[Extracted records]
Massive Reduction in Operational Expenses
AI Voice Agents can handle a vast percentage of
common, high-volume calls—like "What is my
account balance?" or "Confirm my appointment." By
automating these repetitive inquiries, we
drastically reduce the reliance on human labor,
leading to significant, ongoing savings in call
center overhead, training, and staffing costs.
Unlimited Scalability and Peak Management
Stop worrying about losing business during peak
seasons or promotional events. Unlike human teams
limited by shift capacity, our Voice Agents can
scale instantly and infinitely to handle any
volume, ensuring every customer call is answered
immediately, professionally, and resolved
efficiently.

--

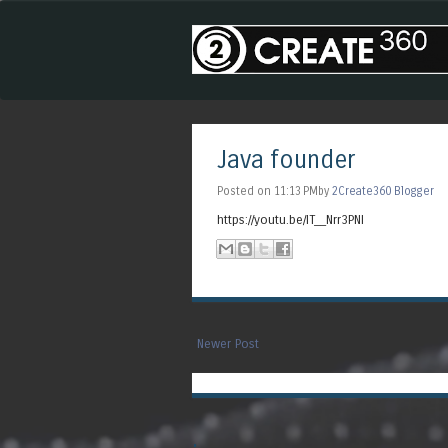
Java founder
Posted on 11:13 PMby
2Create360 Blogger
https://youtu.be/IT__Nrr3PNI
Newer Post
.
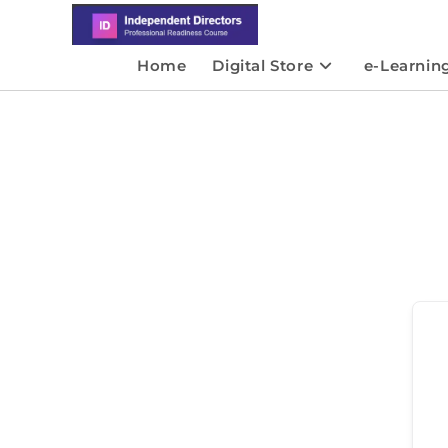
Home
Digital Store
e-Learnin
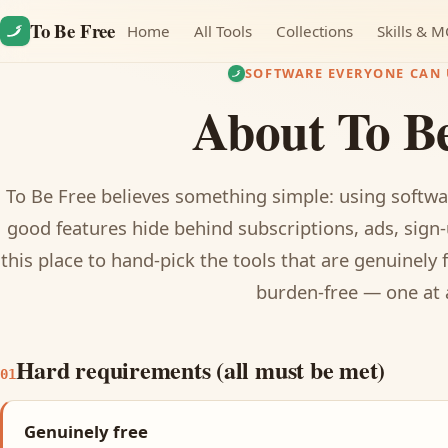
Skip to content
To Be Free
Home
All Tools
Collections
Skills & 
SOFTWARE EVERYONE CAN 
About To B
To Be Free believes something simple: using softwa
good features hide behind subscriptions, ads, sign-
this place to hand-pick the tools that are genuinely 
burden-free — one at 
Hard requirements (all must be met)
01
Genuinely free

--

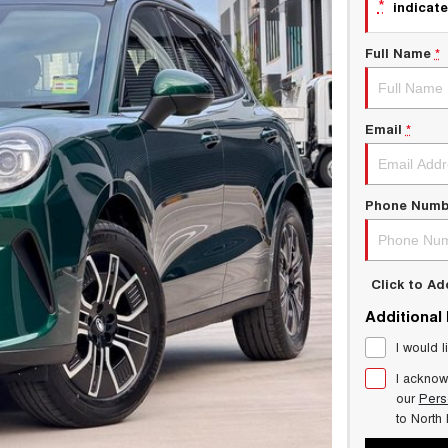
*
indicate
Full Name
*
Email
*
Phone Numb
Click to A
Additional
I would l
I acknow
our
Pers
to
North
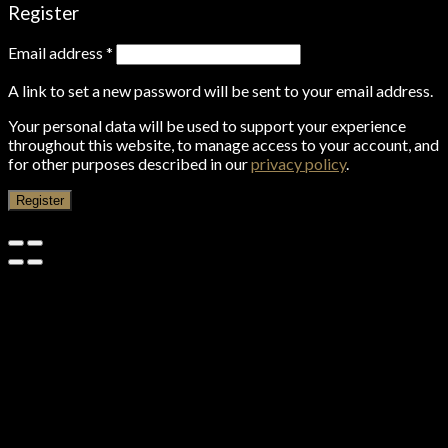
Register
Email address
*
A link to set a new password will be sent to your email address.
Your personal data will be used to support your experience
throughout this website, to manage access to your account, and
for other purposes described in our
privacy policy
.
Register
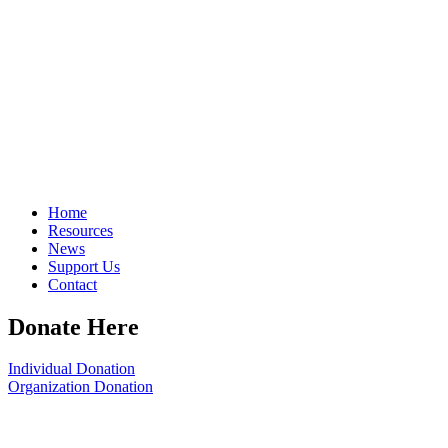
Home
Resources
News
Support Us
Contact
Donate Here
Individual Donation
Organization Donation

Task statement:
Given the records above, return exactly the lines starting at the line containing "SOFTWARE EVERYONE CAN" and ending at the line containing "Genuinely free", including both.

Solution to this exercise:
SOFTWARE EVERYONE CAN 
About To B
To Be Free believes something simple: using softwa
good features hide behind subscriptions, ads, sign-
this place to hand-pick the tools that are genuinely 
burden-free — one at 
Hard requirements (all must be met)
01
Genuinely free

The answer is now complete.